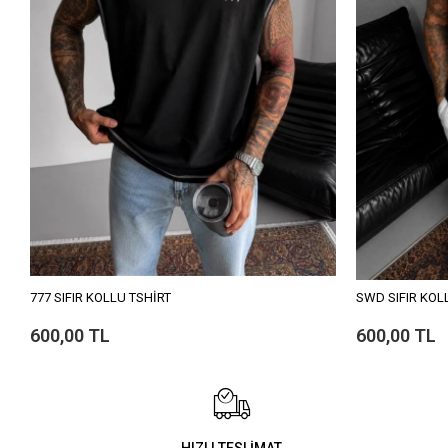
777 SIFIR KOLLU TSHİRT
SWD SIFIR KOL
600,00 TL
600,00 TL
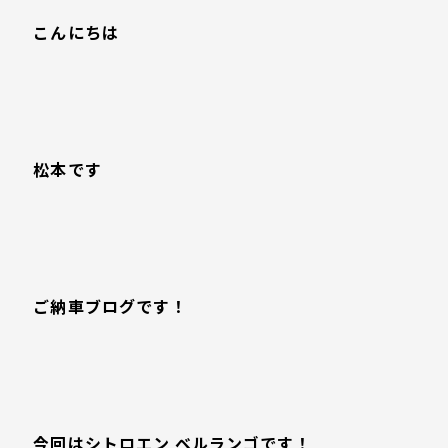
こんにちは
松本です
ご納車ブログです！
今回はシトロエン ベルランゴです！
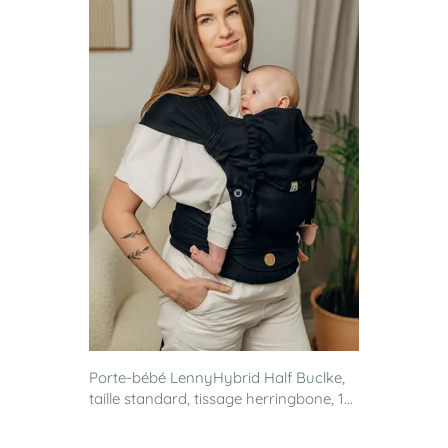
Porte-bébé LennyHybrid Half Buclke,
taille standard, tissage herringbone, 1...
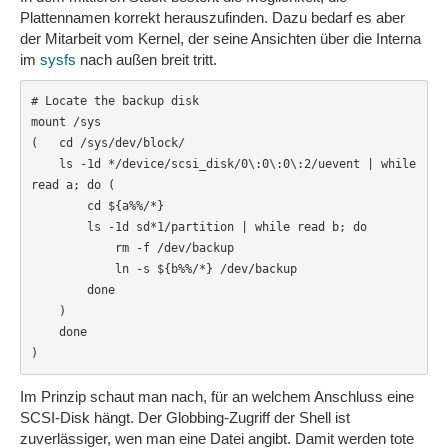
Plattennamen korrekt herauszufinden. Dazu bedarf es aber
der Mitarbeit vom Kernel, der seine Ansichten über die Interna
im
sysfs
nach außen breit tritt.
# Locate the backup disk

mount /sys

(   cd /sys/dev/block/

    ls -1d */device/scsi_disk/0\:0\:0\:2/uevent | while 
read a; do (

        cd ${a%%/*}

        ls -1d sd*1/partition | while read b; do

            rm -f /dev/backup

            ln -s ${b%%/*} /dev/backup

        done

    )

    done

)
Im Prinzip schaut man nach, für an welchem Anschluss eine
SCSI-Disk hängt. Der Globbing-Zugriff der Shell ist
zuverlässiger, wen man eine Datei angibt. Damit werden tote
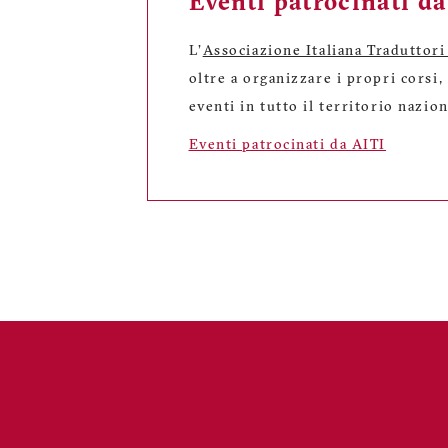
Eventi patrocinati d
L'
Associazione Italiana Traduttori
oltre a organizzare i propri corsi
eventi in tutto il territorio nazion
Eventi patrocinati da AITI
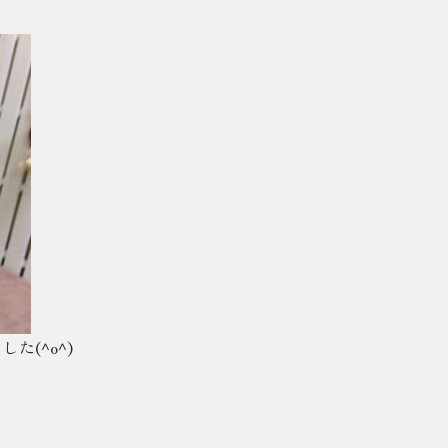
た(^o^)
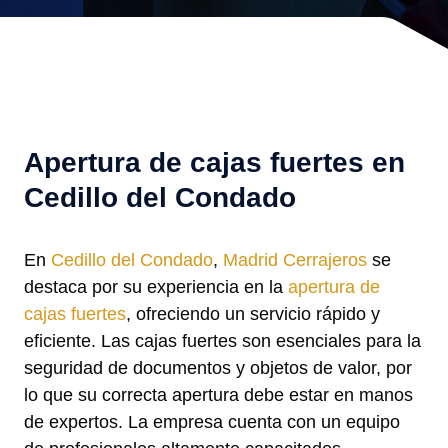
Apertura de cajas fuertes en
Cedillo del Condado
En
Cedillo del Condado
,
Madrid Cerrajeros
se
destaca por su experiencia en la
apertura de
cajas fuertes
, ofreciendo un servicio rápido y
eficiente. Las cajas fuertes son esenciales para la
seguridad de documentos y objetos de valor, por
lo que su correcta apertura debe estar en manos
de expertos. La empresa cuenta con un equipo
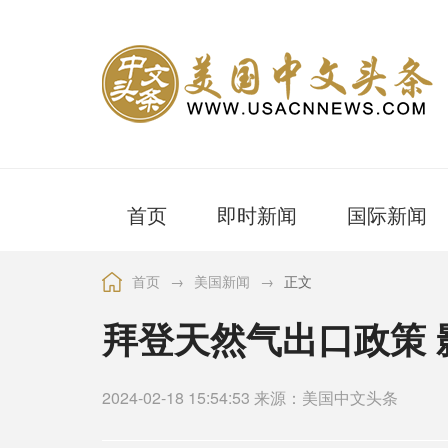
首页
即时新闻
国际新闻
首页
→
美国新闻
→
正文
拜登天然气出口政策
2024-02-18 15:54:53 来源：美国中文头条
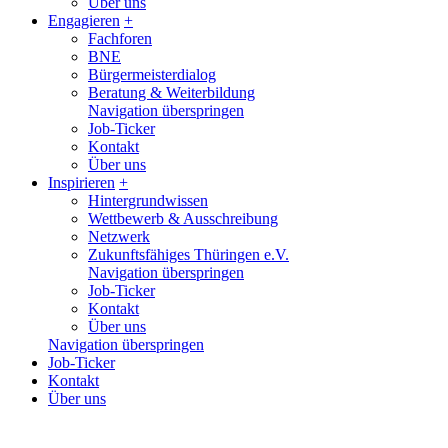
Über uns
Engagieren
+
Fachforen
BNE
Bürgermeisterdialog
Beratung & Weiterbildung
Navigation überspringen
Job-Ticker
Kontakt
Über uns
Inspirieren
+
Hintergrundwissen
Wettbewerb & Ausschreibung
Netzwerk
Zukunftsfähiges Thüringen e.V.
Navigation überspringen
Job-Ticker
Kontakt
Über uns
Navigation überspringen
Job-Ticker
Kontakt
Über uns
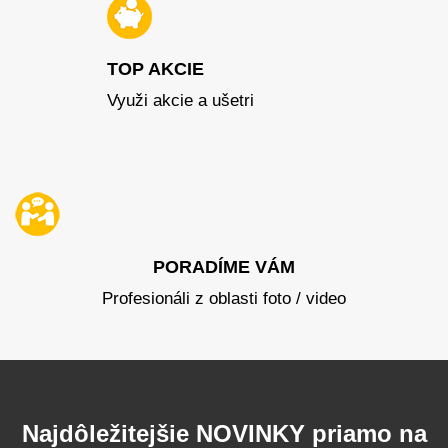
TOP AKCIE
Využi akcie a ušetri
PORADÍME VÁM
Profesionáli z oblasti foto / video
Najdôležitejšie NOVINKY priamo na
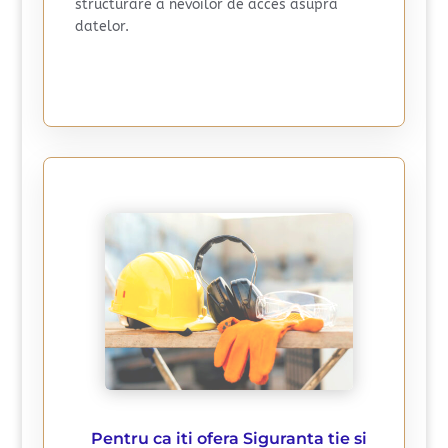
structurare a nevoilor de acces asupra
datelor.
Pentru ca iti ofera Siguranta tie si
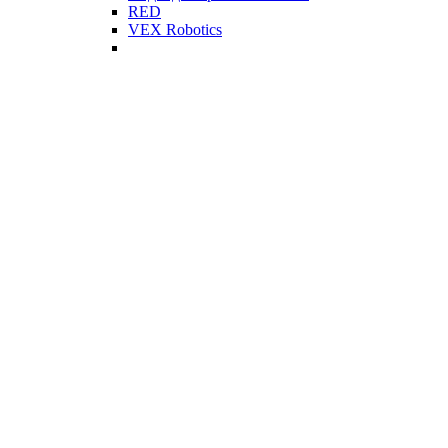
RED
VEX Robotics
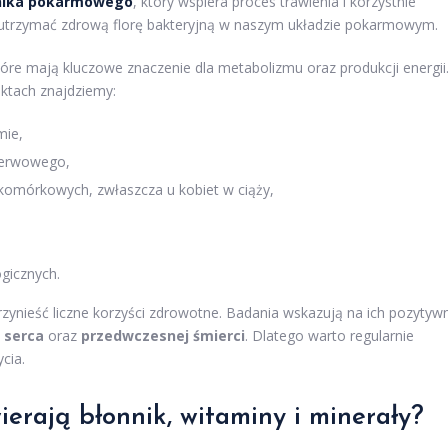
nika pokarmowego
, który wspiera proces trawienia i korzystnie
y utrzymać zdrową florę bakteryjną w naszym układzie pokarmowym.
tóre mają kluczowe znaczenie dla metabolizmu oraz produkcji energii
ktach znajdziemy:
mie,
 nerwowego,
 komórkowych, zwłaszcza u kobiet w ciąży,
ogicznych.
zynieść liczne korzyści zdrowotne. Badania wskazują na ich pozytyw
 serca
oraz
przedwczesnej śmierci
. Dlatego warto regularnie
cia.
ierają błonnik, witaminy i minerały?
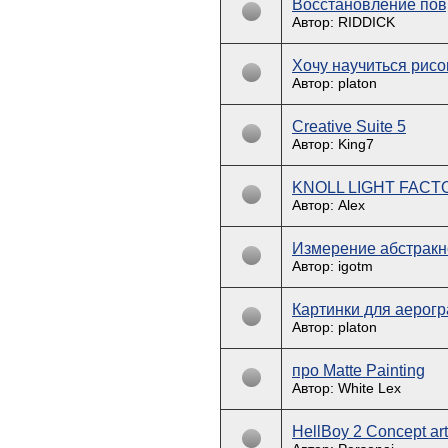
Восстановление по
Автор: RIDDICK
Хочу научиться рисо
Автор: platon
Creative Suite 5
Автор: King7
KNOLL LIGHT FACT
Автор: Alex
Измерение абстракн
Автор: igotm
Картинки для аерог
Автор: platon
про Matte Painting
Автор: White Lex
HellBoy 2 Concept art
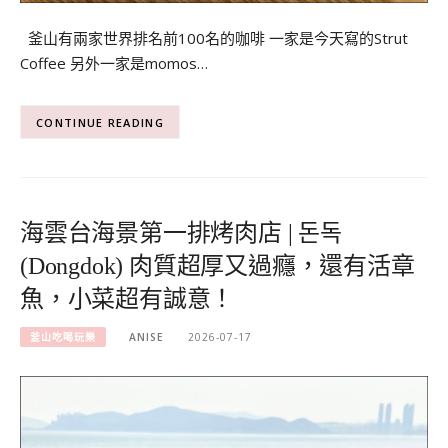
釜山有兩家世界排名前100名的咖啡 一家是今天寫的Strut
Coffee 另外一家是momos…
CONTINUE READING
海雲台海景第一排烤肉店 | 돈독
(Dongdok) 肉質超厚又過癮，還有活章
魚，小菜超有誠意！
釜山吃喝玩樂
ANISE
2026-07-17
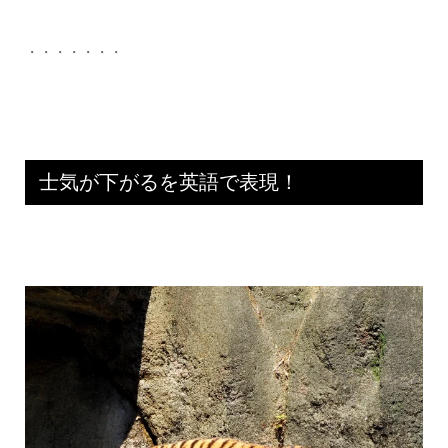
・・・・・・・
士気が下がるを英語で表現！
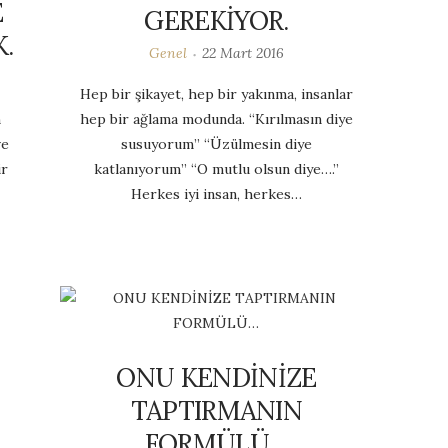
E
GEREKİYOR.
.
Genel
22 Mart 2016
Hep bir şikayet, hep bir yakınma, insanlar
n
hep bir ağlama modunda. “Kırılmasın diye
ve
susuyorum” “Üzülmesin diye
ir
katlanıyorum” “O mutlu olsun diye….”
Herkes iyi insan, herkes…
ONU KENDİNİZE
TAPTIRMANIN
FORMÜLÜ…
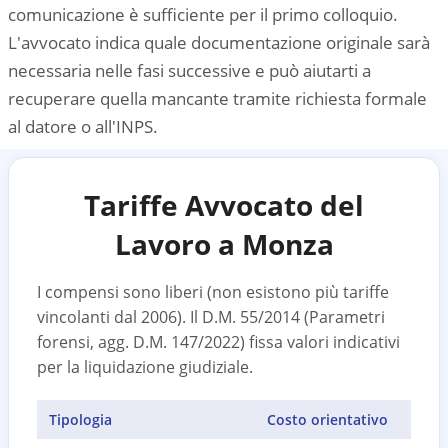
comunicazione è sufficiente per il primo colloquio.
L'avvocato indica quale documentazione originale sarà
necessaria nelle fasi successive e può aiutarti a
recuperare quella mancante tramite richiesta formale
al datore o all'INPS.
Tariffe Avvocato del
Lavoro a
Monza
I compensi sono liberi (non esistono più tariffe
vincolanti dal 2006). Il D.M. 55/2014 (Parametri
forensi, agg. D.M. 147/2022) fissa valori indicativi
per la liquidazione giudiziale.
Tipologia
Costo orientativo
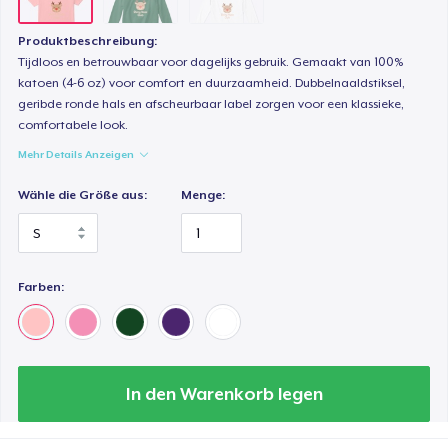
Produktbeschreibung:
Tijdloos en betrouwbaar voor dagelijks gebruik. Gemaakt van 100%
katoen (4-6 oz) voor comfort en duurzaamheid. Dubbelnaaldstiksel,
geribde ronde hals en afscheurbaar label zorgen voor een klassieke,
comfortabele look.
Mehr Details Anzeigen
Wähle die Größe aus:
Menge:
Farben:
In den Warenkorb legen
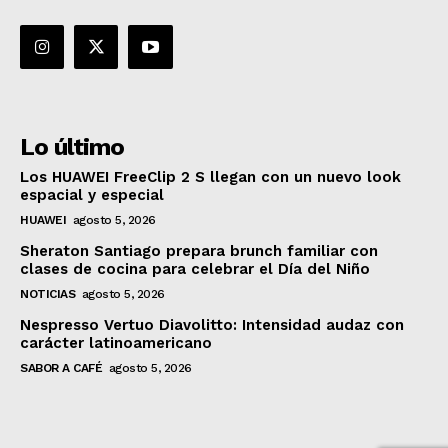
Lo último
Los HUAWEI FreeClip 2 S llegan con un nuevo look
espacial y especial
HUAWEI
agosto 5, 2026
Sheraton Santiago prepara brunch familiar con
clases de cocina para celebrar el Día del Niño
NOTICIAS
agosto 5, 2026
Nespresso Vertuo Diavolitto: Intensidad audaz con
carácter latinoamericano
SABOR A CAFÉ
agosto 5, 2026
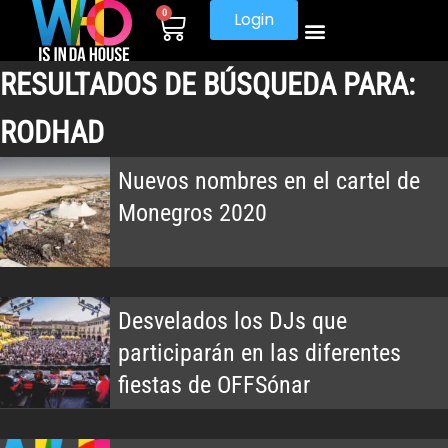
0
Login
RESULTADOS DE BÚSQUEDA PARA:
RODHAD
Nuevos nombres en el cartel de
Monegros 2020
Desvelados los DJs que
participarán en las diferentes
fiestas de OFFSónar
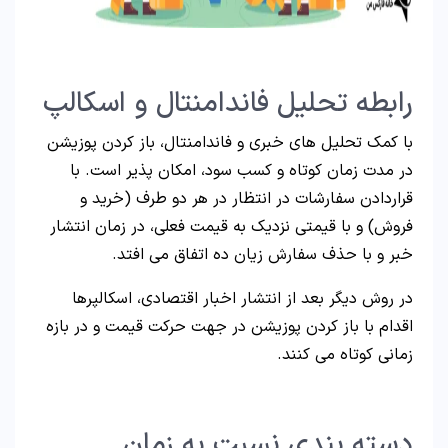
رابطه تحلیل فاندامنتال و اسکالپ
با کمک تحلیل های خبری و فاندامنتال، باز کردن پوزیشن
در مدت زمان کوتاه و کسب سود، امکان پذیر است. با
قراردادن سفارشات در انتظار در هر دو طرف (خرید و
فروش) و با قیمتی نزدیک به قیمت فعلی، در زمان انتشار
خبر و با حذف سفارش زیان ده اتفاق می افتد.
در روش دیگر بعد از انتشار اخبار اقتصادی، اسکالپرها
اقدام با باز کردن پوزیشن در جهت حرکت قیمت و در بازه
زمانی کوتاه می کنند.
دسته بندی نسبت به زمان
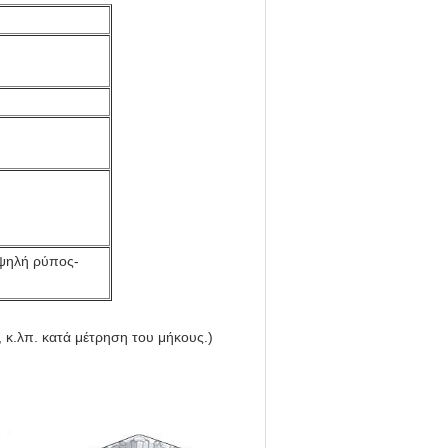
ψηλή ρύπος-
 κ.λπ. κατά μέτρηση του μήκους.)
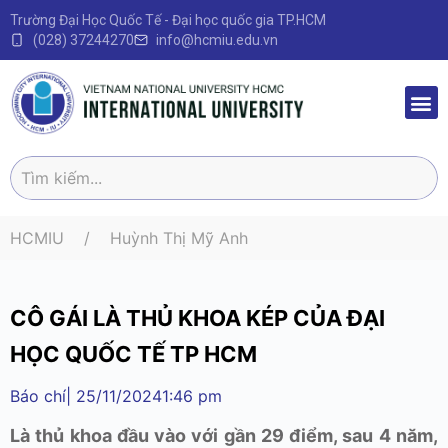
Trường Đại Học Quốc Tế - Đại học quốc gia TP.HCM
(028) 37244270
info@hcmiu.edu.vn
Trang 
Sau Đại
Chương 
Quy định – V
HCMIU
Huỳnh Thị Mỹ Anh
CÔ GÁI LÀ THỦ KHOA KÉP CỦA ĐẠI
HỌC QUỐC TẾ TP HCM
Báo chí
|
25/11/2024
1:46 pm
Là thủ khoa đầu vào với gần 29 điểm, sau 4 năm,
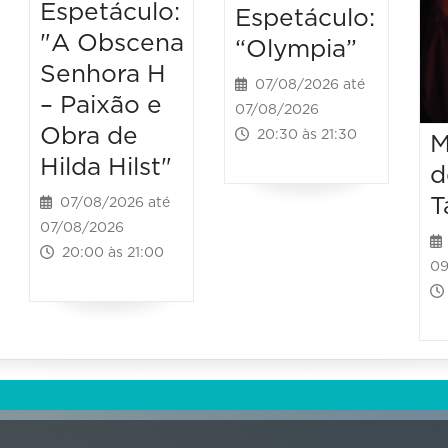
Espetáculo:
Espetáculo:
"A Obscena
“Olympia”
Senhora H
07/08/2026 até
– Paixão e
07/08/2026
Obra de
20:30 às 21:30
M
Hilda Hilst"
d
T
07/08/2026 até
07/08/2026
20:00 às 21:00
09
^^^^^^^^
Task item: Exclude all images, then retype the records above without alteration.

Reply:
777 SIFIR KOLLU TSHİRT
SWD SIFIR KOL
600,00 TL
600,00 TL
こんにちは
松本です
ご納車ブログです！
今回はシトロエン ベルランゴです！
Porte-bébé LennyHybrid Half Buclke,
taille standard, tissage herringbone, 1...
Plattennamen korrekt herauszufinden. Dazu bedarf es aber
der Mitarbeit vom Kernel, der seine Ansichten über die Interna
im
sysfs
nach außen breit tritt.
# Locate the backup disk

mount /sys

(   cd /sys/dev/block/

    ls -1d */device/scsi_disk/0\:0\:0\:2/uevent | while 
read a; do (

        cd ${a%%/*}

        ls -1d sd*1/partition | while read b; do

            rm -f /dev/backup

            ln -s ${b%%/*} /dev/backup

        done

    )

    done

)
Im Prinzip schaut man nach, für an welchem Anschluss eine
SCSI-Disk hängt. Der Globbing-Zugriff der Shell ist
zuverlässiger, wen man eine Datei angibt. Damit werden tote
Eventi patrocinati d
L'
Associazione Italiana Traduttori
oltre a organizzare i propri corsi
eventi in tutto il territorio nazion
Eventi patrocinati da AITI
た(^o^)
Apertura de cajas fuertes en
Cedillo del Condado
En
Cedillo del Condado
,
Madrid Cerrajeros
se
destaca por su experiencia en la
apertura de
cajas fuertes
, ofreciendo un servicio rápido y
eficiente. Las cajas fuertes son esenciales para la
seguridad de documentos y objetos de valor, por
lo que su correcta apertura debe estar en manos
de expertos. La empresa cuenta con un equipo
首页
即时新闻
国际新闻
首页
→
美国新闻
→
正文
拜登天然气出口政策
2024-02-18 15:54:53 来源：美国中文头条
Über uns
Engagieren
+
Fachforen
BNE
Bürgermeisterdialog
Beratung & Weiterbildung
Navigation überspringen
Job-Ticker
Kontakt
Über uns
Inspirieren
+
Hintergrundwissen
Wettbewerb & Ausschreibung
Netzwerk
Zukunftsfähiges Thüringen e.V.
Navigation überspringen
Job-Ticker
Kontakt
Über uns
Navigation überspringen
Job-Ticker
Kontakt
Über uns
TOP AKCIE
Využi akcie a ušetri
PORADÍME VÁM
Profesionáli z oblasti foto / video
Najdôležitejšie NOVINKY priamo na
structurare a nevoilor de acces asupra
datelor.
Pentru ca iti ofera Siguranta tie si
RED
VEX Robotics
nika pokarmowego
, który wspiera proces trawienia i korzystnie
y utrzymać zdrową florę bakteryjną w naszym układzie pokarmowym.
tóre mają kluczowe znaczenie dla metabolizmu oraz produkcji energii
ktach znajdziemy:
mie,
 nerwowego,
 komórkowych, zwłaszcza u kobiet w ciąży,
ogicznych.
zynieść liczne korzyści zdrowotne. Badania wskazują na ich pozytyw
 serca
oraz
przedwczesnej śmierci
. Dlatego warto regularnie
cia.
ierają błonnik, witaminy i minerały?
Восстановление по
Автор: RIDDICK
Хочу научиться рисо
Автор: platon
Creative Suite 5
Автор: King7
KNOLL LIGHT FACT
Автор: Alex
Измерение абстракн
Автор: igotm
Картинки для аерог
Автор: platon
про Matte Painting
Автор: White Lex
HellBoy 2 Concept art
釜山有兩家世界排名前100名的咖啡 一家是今天寫的Strut
Coffee 另外一家是momos…
CONTINUE READING
海雲台海景第一排烤肉店 | 돈독
(Dongdok) 肉質超厚又過癮，還有活章
魚，小菜超有誠意！
釜山吃喝玩樂
ANISE
2026-07-17
・・・・・・・
士気が下がるを英語で表現！
E
GEREKİYOR.
.
Genel
22 Mart 2016
Hep bir şikayet, hep bir yakınma, insanlar
n
hep bir ağlama modunda. “Kırılmasın diye
ve
susuyorum” “Üzülmesin diye
ir
katlanıyorum” “O mutlu olsun diye….”
Herkes iyi insan, herkes…
ONU KENDİNİZE
TAPTIRMANIN
FORMÜLÜ…
comunicazione è sufficiente per il primo colloquio.
L'avvocato indica quale documentazione originale sarà
necessaria nelle fasi successive e può aiutarti a
recuperare quella mancante tramite richiesta formale
al datore o all'INPS.
Tariffe Avvocato del
Lavoro a
Monza
I compensi sono liberi (non esistono più tariffe
vincolanti dal 2006). Il D.M. 55/2014 (Parametri
forensi, agg. D.M. 147/2022) fissa valori indicativi
per la liquidazione giudiziale.
Tipologia
Costo orientativo
Produktbeschreibung:
Tijdloos en betrouwbaar voor dagelijks gebruik. Gemaakt van 100%
katoen (4-6 oz) voor comfort en duurzaamheid. Dubbelnaaldstiksel,
geribde ronde hals en afscheurbaar label zorgen voor een klassieke,
comfortabele look.
Mehr Details Anzeigen
Wähle die Größe aus:
Menge:
Farben:
In den Warenkorb legen
Lo último
Los HUAWEI FreeClip 2 S llegan con un nuevo look
espacial y especial
HUAWEI
agosto 5, 2026
Sheraton Santiago prepara brunch familiar con
clases de cocina para celebrar el Día del Niño
NOTICIAS
agosto 5, 2026
Nespresso Vertuo Diavolitto: Intensidad audaz con
carácter latinoamericano
SABOR A CAFÉ
agosto 5, 2026
0
Login
RESULTADOS DE BÚSQUEDA PARA:
RODHAD
Nuevos nombres en el cartel de
Monegros 2020
Desvelados los DJs que
participarán en las diferentes
fiestas de OFFSónar
رابطه تحلیل فاندامنتال و اسکالپ
با کمک تحلیل های خبری و فاندامنتال، باز کردن پوزیشن
در مدت زمان کوتاه و کسب سود، امکان پذیر است. با
قراردادن سفارشات در انتظار در هر دو طرف (خرید و
فروش) و با قیمتی نزدیک به قیمت فعلی، در زمان انتشار
خبر و با حذف سفارش زیان ده اتفاق می افتد.
در روش دیگر بعد از انتشار اخبار اقتصادی، اسکالپرها
اقدام با باز کردن پوزیشن در جهت حرکت قیمت و در بازه
زمانی کوتاه می کنند.
دسته بندی نسبت به زمان
ψηλή ρύπος-
 κ.λπ. κατά μέτρηση του μήκους.)
Trường Đại Học Quốc Tế - Đại học quốc gia TP.HCM
(028) 37244270
info@hcmiu.edu.vn
Trang 
Sau Đại
Chương 
Quy định – V
HCMIU
Huỳnh Thị Mỹ Anh
CÔ GÁI LÀ THỦ KHOA KÉP CỦA ĐẠI
HỌC QUỐC TẾ TP HCM
Báo chí
|
25/11/2024
1:46 pm
Là thủ khoa đầu vào với gần 29 điểm, sau 4 năm,
Espetáculo:
Espetáculo:
"A Obscena
“Olympia”
Senhora H
07/08/2026 até
– Paixão e
07/08/2026
Obra de
20:30 às 21:30
M
Hilda Hilst"
d
T
07/08/2026 até
07/08/2026
20:00 às 21:00
09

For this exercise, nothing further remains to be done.